Я назвал свое имя. Немец старательно и неверно произнес его по складам и не торопясь, врозваль ушел. Я постоял у дверей и побрел назад, на свое место. Иван пошевелился и, не открывая глаз, всхлипывающе спросил:

- Чего он хотел, а?

- Не знаю,- сказал я.- Может, вернется.

- Хрен ему... В сумку.

Я лег, как и хотел, подтянув к подбородку колени и обжав ладонями пальцы ног. Весь день и ночь в бараке было тихо и холодно, а утром немец явился опять. Он не захотел переступать колдобину и встал у дверей. Мы с Вороновым сидели заученным доходяжьим приемом - спина к спине, и я чуть-чуть подался назад, чтобы стояк нар загородил меня от немца. Он и загородил, но немец в это время по складам сказал: "Алек-шандр", и я уложил Ивана и полез с нар. Немец стоял у дверей - коренастый, неподобранный и рыжий, как одуван в запретной черте нашего лагеря. Наверно, ему хотелось зачем-то, чтобы я споткнулся на вчерашнем месте,- смотрел он на меня так, когда чего-то ждут от человека, но я остановился перед колдобиной и тоже стал ждать. - Моен,- невнятно и мрачно сказал немец. Я не понял, что это значило, и промолчал. Он оглянулся на дверь - крадучись и опасливо - и сунул правую руку в карман френча. Теперь трудно сказать, что из того вышло б, если бы я сделал то, о чем подумал в эту минуту: у немца отсутствовали глаза и правая рука; в колдобину он упадет плашмя и я тоже, но сверху, на него...
Но это не случилось.
Он дважды сказал: "Нимм"*, а руку держал перед собой,- видно, хотел, чтобы я полез через колдобину, как вчера. Мне смутно виделось, что было у него в руке, и я не двигался и не шатался.
- Ду хает гут гефрюштюкт, я?**
* Возьми (нем.).
** Ты хорошо позавтракал, да? (нем.)
Это он сказал рассерженно, оглянувшись на дверь и протянув ко мне руку, и я различил маленький квадратный пакет из серой бумаги. Концы ее были аккуратно заправлены, как у бандероли, и я взял пакет и сразу почувствовал невесомую важкость хлеба, его скрыто-живую телесную теплоту. Немцу б надо было уйти тогда, чтобы я отнес хлеб на нары и там посидел бы и как-нибудь сладил - справился с собой, со всем нашим пленным обруганным миром и с ним - охранником-бауэром в наших валенках без голенищ. Ему б уйти, но он обиженно-ожидающе смотрел на меня, а я молчал и пытался засунуть пакет в нагрудный карман гимнастерки, не спуская глаз с дверей барака - недаром же он сам оглядывался туда!
- Ах, менш!
Он по-кошачьи махнул рукой в сторону дверей, перешагнул колдобину и подтолкнул меня к пустынным нарам,- пленные ютились в глухом конце барака, дальше от дверей. Мы сели и разом подобрали ноги. Я ощущал изнурительный запах хлеба, край пакета высовывался из кармана гимнастерки, и голова против воли клонилась к нему.

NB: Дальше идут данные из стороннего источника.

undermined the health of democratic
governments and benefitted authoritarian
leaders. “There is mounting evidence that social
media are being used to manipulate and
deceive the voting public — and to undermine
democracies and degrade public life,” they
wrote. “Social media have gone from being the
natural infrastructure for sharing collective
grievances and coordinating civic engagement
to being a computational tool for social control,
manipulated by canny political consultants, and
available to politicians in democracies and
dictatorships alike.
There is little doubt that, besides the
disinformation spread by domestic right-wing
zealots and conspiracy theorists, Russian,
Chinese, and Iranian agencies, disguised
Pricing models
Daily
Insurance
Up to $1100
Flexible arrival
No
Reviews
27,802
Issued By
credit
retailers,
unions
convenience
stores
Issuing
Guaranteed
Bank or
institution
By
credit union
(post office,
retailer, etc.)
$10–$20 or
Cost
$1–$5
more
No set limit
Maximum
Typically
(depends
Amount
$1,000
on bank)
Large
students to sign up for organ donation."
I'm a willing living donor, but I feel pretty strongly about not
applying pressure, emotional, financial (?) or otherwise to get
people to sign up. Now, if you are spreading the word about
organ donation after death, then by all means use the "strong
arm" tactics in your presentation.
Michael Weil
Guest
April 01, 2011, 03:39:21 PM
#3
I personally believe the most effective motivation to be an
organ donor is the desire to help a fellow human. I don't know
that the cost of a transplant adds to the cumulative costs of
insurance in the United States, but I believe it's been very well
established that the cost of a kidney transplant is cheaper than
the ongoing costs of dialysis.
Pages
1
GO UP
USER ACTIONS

- Нун, вас вартест ду нох? Ис дайн фрюштюк!* - сказал немец. Он показывал на пакет, и я понял, что ему зачем-то нужно, чтобы хлеб был съеден при нем. Он отобрал у меня обертку и спрятал в карман. Ровно обрезанный хлебный квадратик был намазан не то маргарином, не то каким-то другим эрзацем. Я перевернул хлеб намазанной стороной вниз, чтобы не было крошек, а немец что-то проворчал и отбивно махнул рукой в сторону дверей.

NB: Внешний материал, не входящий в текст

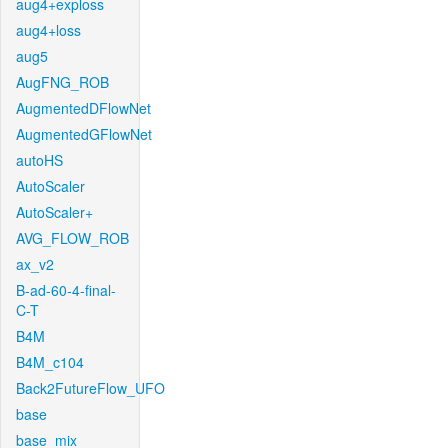
aug4+exploss
aug4+loss
aug5
AugFNG_ROB
AugmentedDFlowNet
AugmentedGFlowNet
autoHS
AutoScaler
AutoScaler+
AVG_FLOW_ROB
ax_v2
B-ad-60-4-final-
C-T
B4M
B4M_c104
Back2FutureFlow_UFO
base
base_mix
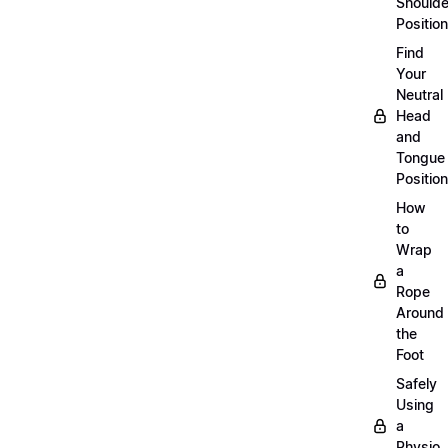
Shoulde
Position
Find
Your
Neutral
Head
and
Tongue
Position
How
to
Wrap
a
Rope
Around
the
Foot
Safely
Using
a
Physio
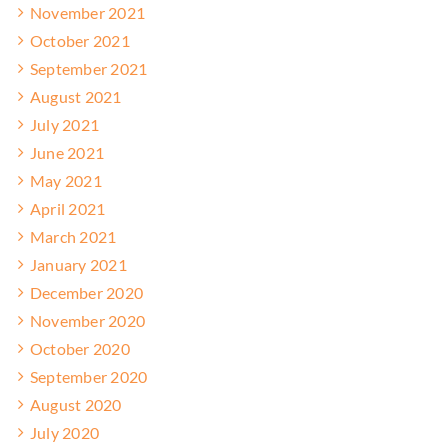
November 2021
October 2021
September 2021
August 2021
July 2021
June 2021
May 2021
April 2021
March 2021
January 2021
December 2020
November 2020
October 2020
September 2020
August 2020
July 2020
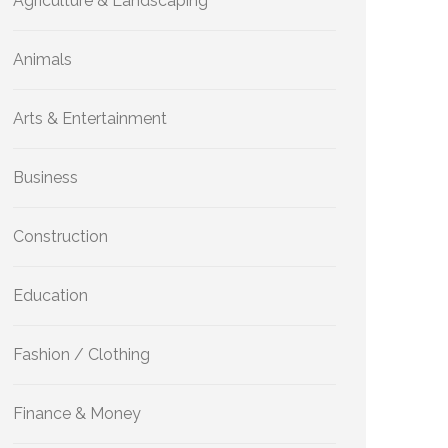
Agriculture & Landscaping
Animals
Arts & Entertainment
Business
Construction
Education
Fashion / Clothing
Finance & Money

* Ну чего ты еще ждешь? Кушай свой завтрак! (нем.)
Таких бутербродов я мог съесть тогда дюжин пять. Немец неотрывно и пристально смотрел мне в лицо, и мне надо было откусывать хлеб микроскопическими дольками, неторопливо и долго жевать, а потом бесстрастно глотать, чтобы не вытягивалась шея и не ерзал кадык.
- Шмект эс?*
Ему не надо было это спрашивать: не мог же я раболепно соглашаться, если ел так безразлично и лениво.
- Гут? - не унимался немец.
- Ну гут, гут! - сказал я. В бараке стояла какая-то враждебная мне тишина. Иван плашмя и молча лежал на своем месте, и глаза его тлели, как угли в золе.

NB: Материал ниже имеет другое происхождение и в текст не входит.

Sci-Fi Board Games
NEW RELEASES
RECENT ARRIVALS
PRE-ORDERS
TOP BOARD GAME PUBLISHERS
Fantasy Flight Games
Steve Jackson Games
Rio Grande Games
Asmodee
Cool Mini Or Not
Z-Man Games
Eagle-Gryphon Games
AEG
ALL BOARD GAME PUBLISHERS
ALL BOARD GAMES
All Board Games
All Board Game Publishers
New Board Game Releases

- Не дури там! Я помню! - сказал я. К тому времени от хлеба осталась ровно половина, но я подравнял еще немного углы и, когда бутерброд округлился, как коржик, рывком спрятал его в нагрудный карман.
- Цу миттаг?** - недоверчиво спросил немец и поглядел на нары, где лежал Иван.
- Да. На абенд***. Мне! - подтвердил я, поторкав себя в грудь. Немец сказал: "Зеер гут", достал обертку и аккуратно оторвал половину. В нее я завернул остаток бутерброда.
* Вкусно? (нем.)
** На обед? (нем.)
*** На вечер (нем.).
Нам пора было идти - немцу к себе, а мне к Ивану: тому хватало окаянства и без этого ожидания. Но немец не уходил. Он сидел и молчал, изредка взглядывая на меня, а я на него. К нему ладно подходило все, чем он владел,- и царапно-кошачий взмах руки, и соломенная желтизна волос, и валенки без голенищ. Я подумал, что он плохой стрелок: при нем, если броситься вправо, можно остаться живым...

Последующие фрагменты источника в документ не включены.